▸ The problem
The entries that follow need to be printed exactly as they are, minus any pictures.

+++ Input material

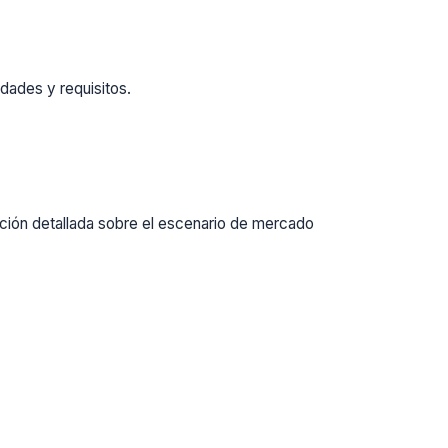
dades y requisitos.
ación detallada sobre el escenario de mercado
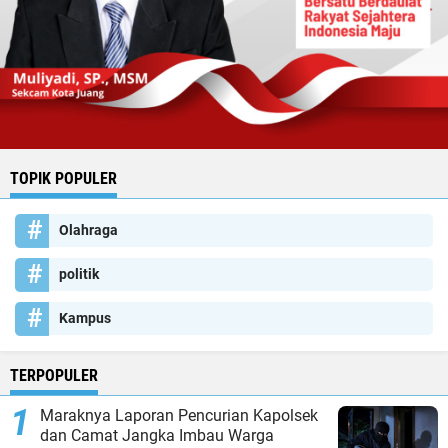
TOPIK POPULER
Olahraga
politik
Kampus
TERPOPULER
Maraknya Laporan Pencurian Kapolsek
dan Camat Jangka Imbau Warga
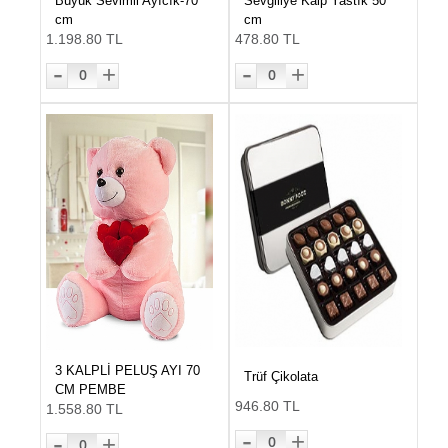
Büyük Sevimli Ayıcık-70
Sevgiliye Kalp Yastık 50
cm
cm
1.198.80 TL
478.80 TL
-
-
+
+
0
0
3 KALPLİ PELUŞ AYI 70
Trüf Çikolata
CM PEMBE
946.80 TL
1.558.80 TL
-
-
+
+
0
0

++++++

▸ Written response
dades y requisitos.
ación detallada sobre el escenario de mercado
TOPIK POPULER
Olahraga
politik
Kampus
TERPOPULER
Maraknya Laporan Pencurian Kapolsek
dan Camat Jangka Imbau Warga
Büyük Sevimli Ayıcık-70
Sevgiliye Kalp Yastık 50
cm
cm
1.198.80 TL
478.80 TL
-
-
+
+
0
0
3 KALPLİ PELUŞ AYI 70
Trüf Çikolata
CM PEMBE
946.80 TL
1.558.80 TL
-
-
+
+
0
0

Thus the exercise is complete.